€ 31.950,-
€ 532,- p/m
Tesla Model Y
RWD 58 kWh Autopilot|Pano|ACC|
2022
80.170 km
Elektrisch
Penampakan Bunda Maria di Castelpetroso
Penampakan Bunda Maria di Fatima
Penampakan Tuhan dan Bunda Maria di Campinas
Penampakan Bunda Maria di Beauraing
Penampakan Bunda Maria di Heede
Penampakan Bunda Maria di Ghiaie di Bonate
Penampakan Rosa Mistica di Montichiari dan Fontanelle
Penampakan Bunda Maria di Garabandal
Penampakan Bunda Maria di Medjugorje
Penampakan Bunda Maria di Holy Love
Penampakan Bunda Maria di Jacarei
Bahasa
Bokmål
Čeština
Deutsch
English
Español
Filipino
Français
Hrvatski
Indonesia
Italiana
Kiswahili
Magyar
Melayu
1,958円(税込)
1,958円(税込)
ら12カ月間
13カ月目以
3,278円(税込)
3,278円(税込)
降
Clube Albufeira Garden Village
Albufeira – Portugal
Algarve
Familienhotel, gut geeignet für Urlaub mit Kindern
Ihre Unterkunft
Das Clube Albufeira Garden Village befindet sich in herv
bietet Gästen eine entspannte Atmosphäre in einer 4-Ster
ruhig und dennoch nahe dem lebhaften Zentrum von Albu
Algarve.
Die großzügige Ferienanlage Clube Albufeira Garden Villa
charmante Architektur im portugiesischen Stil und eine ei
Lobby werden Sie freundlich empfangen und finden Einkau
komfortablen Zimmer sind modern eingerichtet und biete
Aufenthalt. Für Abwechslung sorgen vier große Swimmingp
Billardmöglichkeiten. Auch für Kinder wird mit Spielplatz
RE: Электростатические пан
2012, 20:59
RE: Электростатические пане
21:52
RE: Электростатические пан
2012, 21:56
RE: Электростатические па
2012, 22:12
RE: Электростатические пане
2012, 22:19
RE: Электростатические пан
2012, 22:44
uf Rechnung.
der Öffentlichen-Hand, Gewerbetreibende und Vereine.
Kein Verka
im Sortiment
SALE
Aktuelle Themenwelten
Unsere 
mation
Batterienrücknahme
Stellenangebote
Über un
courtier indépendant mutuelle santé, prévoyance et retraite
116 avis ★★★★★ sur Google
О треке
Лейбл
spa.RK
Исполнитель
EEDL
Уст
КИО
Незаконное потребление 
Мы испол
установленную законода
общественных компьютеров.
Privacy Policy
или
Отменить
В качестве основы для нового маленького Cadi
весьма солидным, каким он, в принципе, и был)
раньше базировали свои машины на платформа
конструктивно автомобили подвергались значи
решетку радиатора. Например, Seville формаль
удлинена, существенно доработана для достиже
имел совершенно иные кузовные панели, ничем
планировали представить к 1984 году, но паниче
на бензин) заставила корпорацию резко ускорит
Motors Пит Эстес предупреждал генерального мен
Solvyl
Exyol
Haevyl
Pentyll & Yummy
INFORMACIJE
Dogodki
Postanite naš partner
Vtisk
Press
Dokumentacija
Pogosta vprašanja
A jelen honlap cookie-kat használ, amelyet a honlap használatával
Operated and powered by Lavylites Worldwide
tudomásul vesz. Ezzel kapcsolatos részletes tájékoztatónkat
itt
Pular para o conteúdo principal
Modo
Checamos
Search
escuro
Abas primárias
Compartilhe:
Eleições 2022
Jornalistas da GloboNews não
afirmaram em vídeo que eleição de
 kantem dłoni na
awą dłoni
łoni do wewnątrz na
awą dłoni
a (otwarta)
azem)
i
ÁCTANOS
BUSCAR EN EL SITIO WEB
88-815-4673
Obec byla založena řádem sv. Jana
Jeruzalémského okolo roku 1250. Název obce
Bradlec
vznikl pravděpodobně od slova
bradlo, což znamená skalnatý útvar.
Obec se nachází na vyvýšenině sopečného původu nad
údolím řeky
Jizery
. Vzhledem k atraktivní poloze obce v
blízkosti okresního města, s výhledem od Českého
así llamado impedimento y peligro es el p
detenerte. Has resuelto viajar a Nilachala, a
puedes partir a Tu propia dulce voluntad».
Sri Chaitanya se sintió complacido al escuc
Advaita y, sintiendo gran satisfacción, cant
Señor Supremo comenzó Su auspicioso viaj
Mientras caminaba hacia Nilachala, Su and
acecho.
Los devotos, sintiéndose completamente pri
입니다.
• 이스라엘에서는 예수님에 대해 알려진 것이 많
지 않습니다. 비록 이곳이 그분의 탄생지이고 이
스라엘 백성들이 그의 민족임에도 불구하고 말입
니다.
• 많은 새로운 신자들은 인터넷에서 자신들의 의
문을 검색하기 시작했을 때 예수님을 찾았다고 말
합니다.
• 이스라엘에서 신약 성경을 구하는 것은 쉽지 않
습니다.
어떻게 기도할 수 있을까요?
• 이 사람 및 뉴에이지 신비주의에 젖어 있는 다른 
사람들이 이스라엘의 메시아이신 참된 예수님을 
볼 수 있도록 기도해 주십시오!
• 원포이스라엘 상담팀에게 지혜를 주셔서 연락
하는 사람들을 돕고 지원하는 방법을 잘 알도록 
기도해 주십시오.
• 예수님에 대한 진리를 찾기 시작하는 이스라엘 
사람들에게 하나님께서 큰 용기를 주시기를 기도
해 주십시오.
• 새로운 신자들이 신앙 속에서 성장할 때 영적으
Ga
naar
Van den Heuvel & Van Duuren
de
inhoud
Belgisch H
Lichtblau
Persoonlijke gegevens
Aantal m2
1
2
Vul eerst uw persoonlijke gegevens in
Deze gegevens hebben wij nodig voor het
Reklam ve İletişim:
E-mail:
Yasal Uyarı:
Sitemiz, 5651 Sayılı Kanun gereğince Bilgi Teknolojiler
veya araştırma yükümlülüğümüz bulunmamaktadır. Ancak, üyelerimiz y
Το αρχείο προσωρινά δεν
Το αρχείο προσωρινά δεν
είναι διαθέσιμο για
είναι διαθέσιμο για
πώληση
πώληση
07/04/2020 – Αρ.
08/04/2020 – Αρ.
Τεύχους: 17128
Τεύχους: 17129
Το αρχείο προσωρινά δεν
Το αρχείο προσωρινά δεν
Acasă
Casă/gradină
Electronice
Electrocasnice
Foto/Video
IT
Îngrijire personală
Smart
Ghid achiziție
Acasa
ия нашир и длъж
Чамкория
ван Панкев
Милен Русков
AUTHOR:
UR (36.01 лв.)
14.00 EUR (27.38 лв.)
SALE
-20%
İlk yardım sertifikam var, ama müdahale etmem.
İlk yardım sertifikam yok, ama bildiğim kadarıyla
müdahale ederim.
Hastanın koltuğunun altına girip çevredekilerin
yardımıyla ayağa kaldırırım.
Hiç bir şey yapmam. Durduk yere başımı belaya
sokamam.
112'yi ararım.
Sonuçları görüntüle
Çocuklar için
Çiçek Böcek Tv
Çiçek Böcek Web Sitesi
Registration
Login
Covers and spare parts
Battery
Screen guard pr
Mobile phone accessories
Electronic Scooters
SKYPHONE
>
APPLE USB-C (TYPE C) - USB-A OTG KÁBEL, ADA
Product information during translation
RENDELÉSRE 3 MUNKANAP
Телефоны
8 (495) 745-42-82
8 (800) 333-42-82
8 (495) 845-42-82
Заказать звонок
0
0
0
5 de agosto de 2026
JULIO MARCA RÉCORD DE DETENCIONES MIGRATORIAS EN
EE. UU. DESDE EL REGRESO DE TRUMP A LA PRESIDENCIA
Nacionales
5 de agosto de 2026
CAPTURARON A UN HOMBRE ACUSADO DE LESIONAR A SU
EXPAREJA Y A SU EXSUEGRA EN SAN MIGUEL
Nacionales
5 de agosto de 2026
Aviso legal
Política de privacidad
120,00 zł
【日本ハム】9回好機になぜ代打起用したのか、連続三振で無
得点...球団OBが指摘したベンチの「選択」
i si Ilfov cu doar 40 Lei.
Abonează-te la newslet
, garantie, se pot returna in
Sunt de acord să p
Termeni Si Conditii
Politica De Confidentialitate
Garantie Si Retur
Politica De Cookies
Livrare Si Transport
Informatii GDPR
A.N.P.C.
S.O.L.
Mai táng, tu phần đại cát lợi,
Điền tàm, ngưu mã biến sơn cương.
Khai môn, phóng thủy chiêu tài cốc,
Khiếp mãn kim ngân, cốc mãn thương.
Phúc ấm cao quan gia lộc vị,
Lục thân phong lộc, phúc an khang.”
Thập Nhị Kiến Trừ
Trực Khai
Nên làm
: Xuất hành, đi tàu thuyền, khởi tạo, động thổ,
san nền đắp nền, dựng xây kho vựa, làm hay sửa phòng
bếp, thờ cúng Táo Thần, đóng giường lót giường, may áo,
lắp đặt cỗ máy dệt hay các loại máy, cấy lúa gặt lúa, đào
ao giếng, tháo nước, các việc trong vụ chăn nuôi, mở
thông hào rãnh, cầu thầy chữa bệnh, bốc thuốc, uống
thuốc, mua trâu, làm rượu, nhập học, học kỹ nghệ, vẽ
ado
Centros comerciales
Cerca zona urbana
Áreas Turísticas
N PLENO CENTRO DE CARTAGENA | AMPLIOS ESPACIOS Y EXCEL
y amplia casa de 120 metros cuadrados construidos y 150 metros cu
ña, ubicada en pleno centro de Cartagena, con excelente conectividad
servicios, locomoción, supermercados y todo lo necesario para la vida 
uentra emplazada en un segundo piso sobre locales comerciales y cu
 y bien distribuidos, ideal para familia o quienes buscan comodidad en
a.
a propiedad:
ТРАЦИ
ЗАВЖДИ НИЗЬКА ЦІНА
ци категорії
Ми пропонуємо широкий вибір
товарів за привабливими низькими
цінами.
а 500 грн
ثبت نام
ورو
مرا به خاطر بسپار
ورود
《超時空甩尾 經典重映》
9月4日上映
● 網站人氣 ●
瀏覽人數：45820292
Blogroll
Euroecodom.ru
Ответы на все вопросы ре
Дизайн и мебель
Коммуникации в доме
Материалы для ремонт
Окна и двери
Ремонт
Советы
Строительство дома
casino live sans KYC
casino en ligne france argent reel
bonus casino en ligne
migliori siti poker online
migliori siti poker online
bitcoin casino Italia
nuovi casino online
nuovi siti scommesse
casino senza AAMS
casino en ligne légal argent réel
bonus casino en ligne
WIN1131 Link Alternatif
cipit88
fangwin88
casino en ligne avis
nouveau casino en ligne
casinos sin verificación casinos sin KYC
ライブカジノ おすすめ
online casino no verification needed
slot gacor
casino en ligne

- - - -

The answer must be every line from the entries above that holds the string "Khai".

Khai môn, phóng thủy chiêu tài cốc,
Trực Khai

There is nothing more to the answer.